■ What to work on ■
Apart from pictures, transcribe exactly each line from the one containing "Hướng dẫn mua hàng" through the final line of the listing below.

■ Dataset records ■

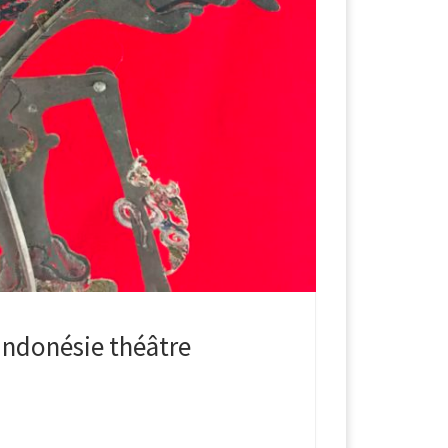
Indonésie théâtre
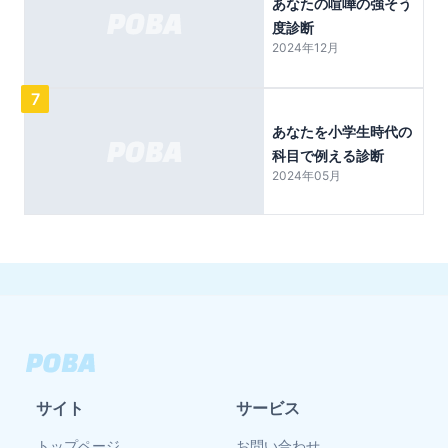
あなたの喧嘩の強そう
度診断
2024年12月
7
あなたを小学生時代の
科目で例える診断
2024年05月
サイト
サービス
トップページ
お問い合わせ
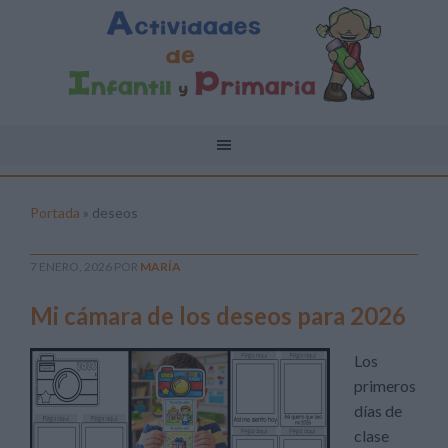
Portada
»
deseos
7 ENERO, 2026
POR
MARÍA
Mi cámara de los deseos para 2026
Los
primeros
días de
clase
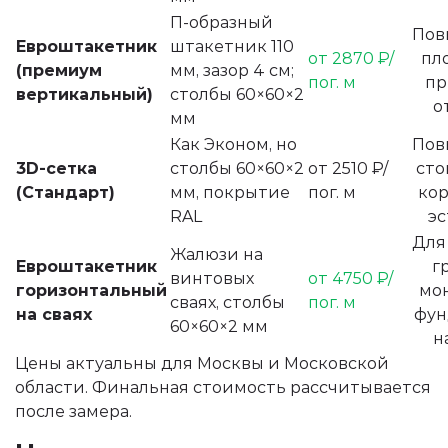
П‑образный
Пов
Евроштакетник
штакетник 110
от 2870 ₽/
пл
(премиум
мм, зазор 4 см;
пог. м
пр
вертикальный)
столбы 60×60×2
о
мм
Как Эконом, но
Пов
3D-сетка
столбы 60×60×2
от 2510 ₽/
сто
(Стандарт)
мм, покрытие
пог. м
кор
RAL
эс
Для
Жалюзи на
Евроштакетник
г
винтовых
от 4750 ₽/
горизонтальный
мон
сваях, столбы
пог. м
на сваях
фун
60×60×2 мм
н
Цены актуальны для Москвы и Московской
области. Финальная стоимость рассчитывается
после замера.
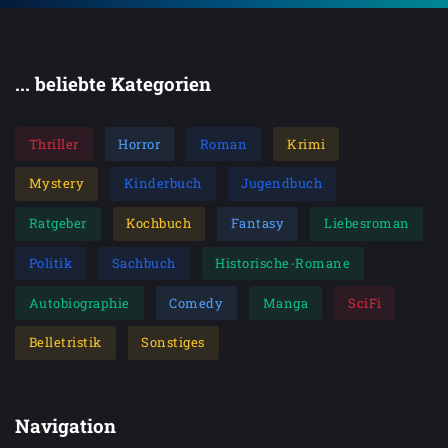
... beliebte Kategorien
Thriller
Horror
Roman
Krimi
Mystery
Kinderbuch
Jugendbuch
Ratgeber
Kochbuch
Fantasy
Liebesroman
Politik
Sachbuch
Historische-Romane
Autobiographie
Comedy
Manga
SciFi
Belletristik
Sonstiges
Navigation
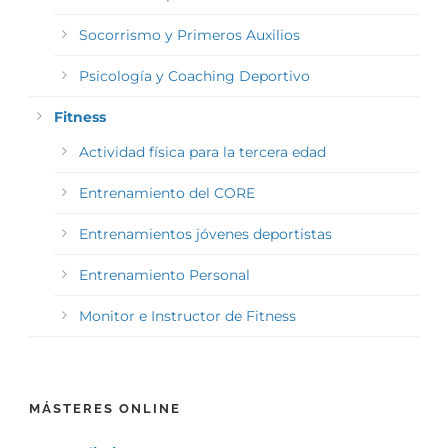
Socorrismo y Primeros Auxilios
Psicología y Coaching Deportivo
Fitness
Actividad física para la tercera edad
Entrenamiento del CORE
Entrenamientos jóvenes deportistas
Entrenamiento Personal
Monitor e Instructor de Fitness
MÁSTERES ONLINE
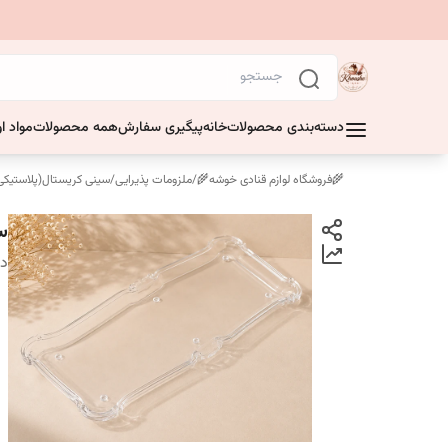
دسته‌بندی محصولات
خانه
پیگیری سفارش
همه محصولات
مواد او
🌾فروشگاه لوازم قنادی خوشه🌾
/
ملزومات پذیرایی
/
سینی کریستال(پلاستیکی
سی
دس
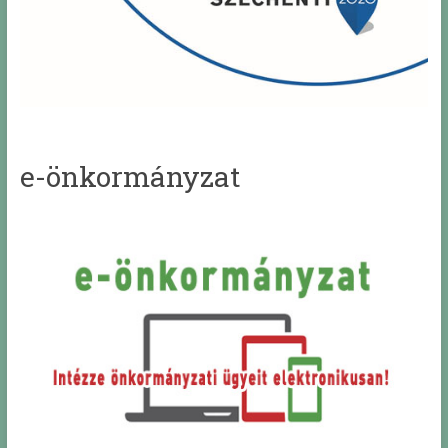
e-önkormányzat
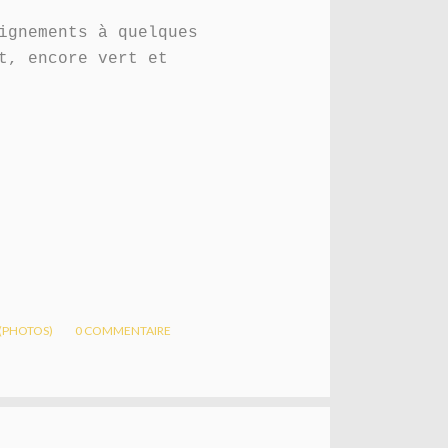
ignements à quelques
t, encore vert et
 (PHOTOS)
0
COMMENTAIRE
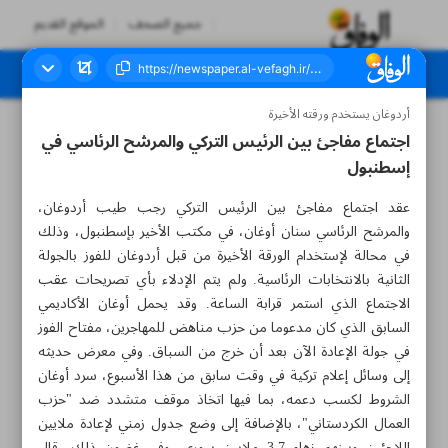
جميع الصحف
الموقع القديم
أردوغان يستخدم ورقته الأخيرة
العدد سبعة آلاف ومائتان وأربعون - ٢١ مايو ٢٠٢٣
اجتماع مفاجئ بين الرئيس التركي والمرشح الرئاسي في
إسطنبول
عقد اجتماع مفاجئ بين الرئيس التركي رجب طيب أردوغان،
والمرشح الرئاسي سنان أوغان، في مكتب الأخير بإسطنبول، وذلك
في محالة لإستخدام الورقة الأخيرة من قبل أردوغان للفوز بالجولة
الثانية بالانتخابات الرئاسية. ولم يتم الإدلاء بأي تصريحات عقب
الاجتماع الذي استمر قرابة الساعة. وقد يحمل أوغان الأكاديمي
السابق الذي كان مدعوما من حزب مناهض للمهاجرين، مفتاح الفوز
في جولة الإعادة الآن بعد أن خرج من السباق. وفي معرض حديثه
إلى وسائل إعلام تركية في وقت سابق من هذا الأسبوع، سرد أوغان
الشروط لكسب دعمه، بما فيها اتخاذ موقف متشدد ضد "حزب
العمال الكردستاني"، بالإضافة إلى وضع جدول زمني لإعادة ملايين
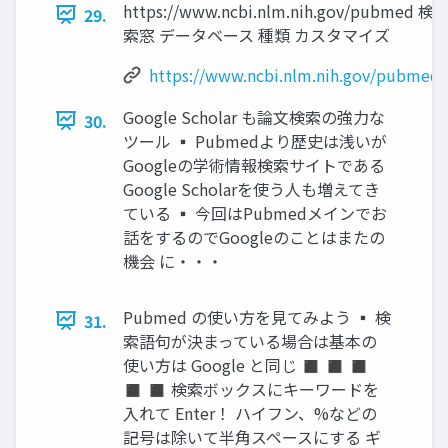
https://www.ncbi.nlm.nih.gov/pubmed 検
29.
索窓 データベース 種類 カスタマイズ
https://www.ncbi.nlm.nih.gov/pubmed
Google Scholar も論文検索の強力な
30.
ツール ▪ Pubmedより歴史は浅いが
Googleの学術情報検索サイトである
Google Scholarを使う人も増えてき
ている ▪ 今回はPubmedメインでお
話をするのでGoogleのことはまたの
機会 に・・・
Pubmed の使い方を見てみよう ▪ 検
31.
索語句が決まっている場合は基本の
使い方は Google と同じ ◼ ◼ ◼
◼ ◼ 検索ボックスにキーワードを
入れて Enter！ ハイフン、%などの
記号は除いて半角スペースにする ギ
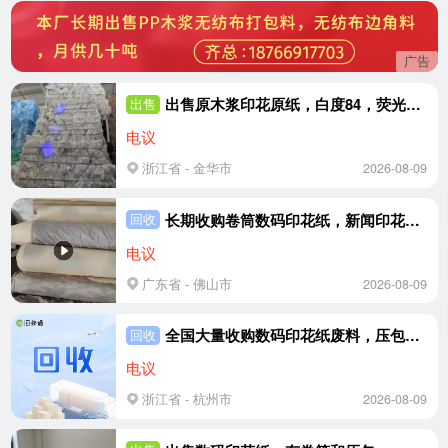
广告
出售原木浆印花原纸，白度84，荧光筒照射效果如图：无再生，无荧光，低克重占比85
出售
电议
浙江省 - 金华市
2026-08-09
长期收购卷筒数码印花纸，新闻印花纸，热转移印花纸
回收
电议
广东省 - 佛山市
2026-08-09
全国大量收购数码印花纸废料，压包料、卷筒料都收
回收
电议
浙江省 - 杭州市
2026-08-09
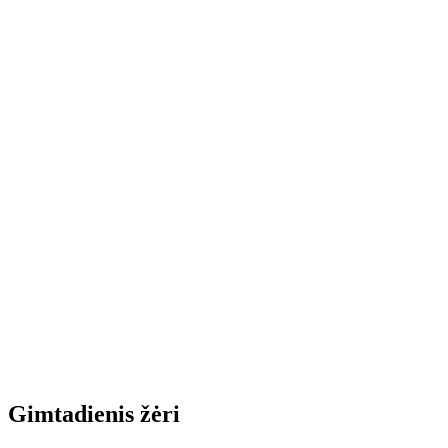
Gimtadienis žėri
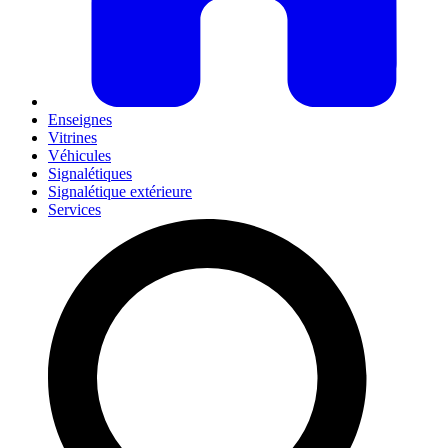
Enseignes
Vitrines
Véhicules
Signalétiques
Signalétique extérieure
Services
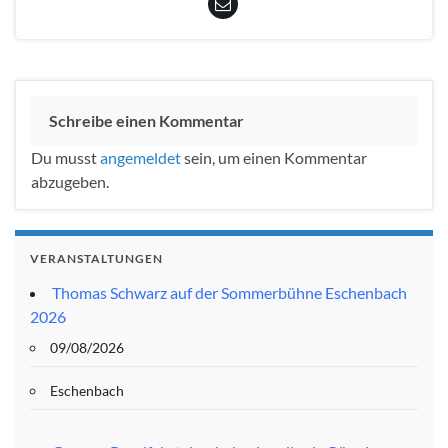
Schreibe einen Kommentar
Du musst
angemeldet
sein, um einen Kommentar
abzugeben.
VERANSTALTUNGEN
Thomas Schwarz auf der Sommerbühne Eschenbach
2026
09/08/2026
Eschenbach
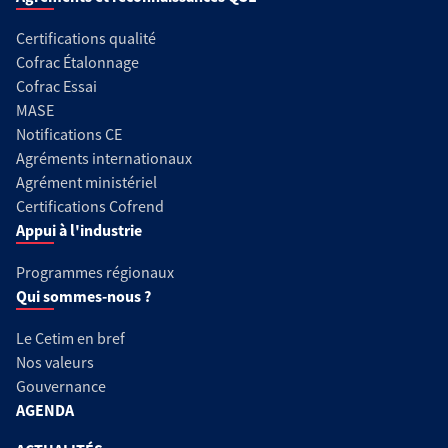
Certifications qualité
Cofrac Étalonnage
Cofrac Essai
MASE
Notifications CE
Agréments internationaux
Agrément ministériel
Certifications Cofrend
Appui à l'industrie
Programmes régionaux
Qui sommes-nous ?
Le Cetim en bref
Nos valeurs
Gouvernance
AGENDA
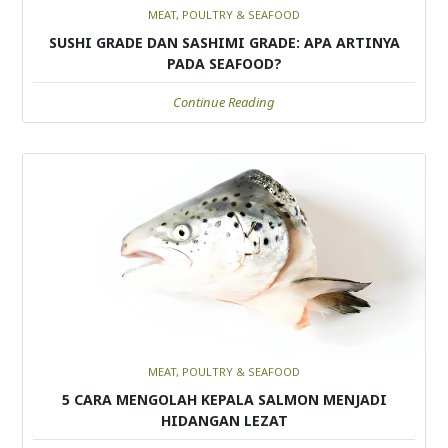
MEAT, POULTRY & SEAFOOD
SUSHI GRADE DAN SASHIMI GRADE: APA ARTINYA
PADA SEAFOOD?
Continue Reading
MEAT, POULTRY & SEAFOOD
5 CARA MENGOLAH KEPALA SALMON MENJADI
HIDANGAN LEZAT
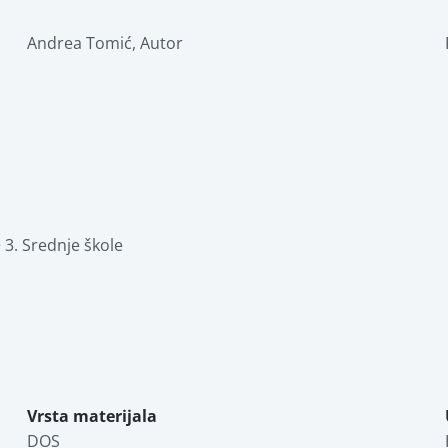
Andrea Tomić
,
Autor
 3. Srednje škole
Vrsta materijala
DOS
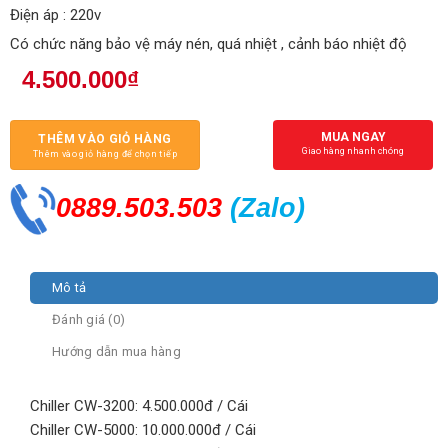
Điện áp : 220v
Có chức năng bảo vệ máy nén, quá nhiệt , cảnh báo nhiệt độ
4.500.000
₫
MUA NGAY
THÊM VÀO GIỎ HÀNG
Giao hàng nhanh chóng
Thêm vào giỏ hàng để chọn tiếp
0889.503.503
(Zalo
)
Mô tả
Đánh giá (0)
Hướng dẫn mua hàng
Chiller CW-3200: 4.500.000đ / Cái
Chiller CW-5000: 10.000.000đ / Cái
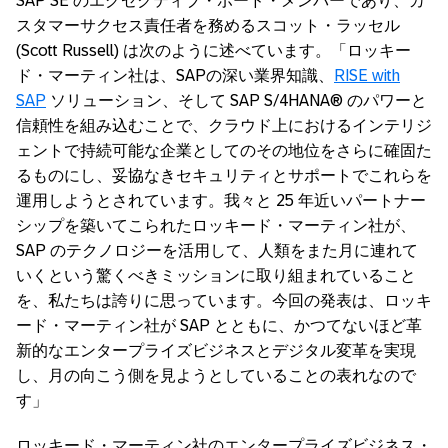
SAP SE のエグゼクティブ・ボード・メンバーであり、カ
スタマーサクセス責任者を務めるスコット・ラッセル
(Scott Russell) は次のように述べています。「ロッキー
ド・マーティン社は、SAPの深い業界知識、
RISE with
SAP
ソリューション、そして SAP S/4HANA® のパワーと
信頼性を組み込むことで、クラウド上におけるインテリジ
ェントで持続可能な企業としてのその地位をさらに確固た
るものにし、妥協なきセキュリティとサポートでこれらを
運用しようとされています。我々と 25 年近いパートナー
シップを築いてこられたロッキード・マーティン社が、
SAP のテクノロジーを活用して、人類をまた月に連れて
いくという驚くべきミッションに取り組まれていること
を、私たちは誇りに思っています。今回の発表は、ロッキ
ード・マーティン社が SAP とともに、かつてないほど革
新的なエンタープライズビジネスとデジタル変革を実現
し、月の向こう側を見ようとしていることの表れなので
す」
ロッキード・マーティン社のエンタープライズビジネス・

■ Worked solution ■
Hướng dẫn mua hàng
Chiller CW-3200: 4.500.000đ / Cái
Chiller CW-5000: 10.000.000đ / Cái
SAP SE のエグゼクティブ・ボード・メンバーであり、カ
スタマーサクセス責任者を務めるスコット・ラッセル
(Scott Russell) は次のように述べています。「ロッキー
ド・マーティン社は、SAPの深い業界知識、
RISE with
SAP
ソリューション、そして SAP S/4HANA® のパワーと
信頼性を組み込むことで、クラウド上におけるインテリジ
ェントで持続可能な企業としてのその地位をさらに確固た
るものにし、妥協なきセキュリティとサポートでこれらを
運用しようとされています。我々と 25 年近いパートナー
シップを築いてこられたロッキード・マーティン社が、
SAP のテクノロジーを活用して、人類をまた月に連れて
いくという驚くべきミッションに取り組まれていること
を、私たちは誇りに思っています。今回の発表は、ロッキ
ード・マーティン社が SAP とともに、かつてないほど革
新的なエンタープライズビジネスとデジタル変革を実現
し、月の向こう側を見ようとしていることの表れなので
す」
ロッキード・マーティン社のエンタープライズビジネス・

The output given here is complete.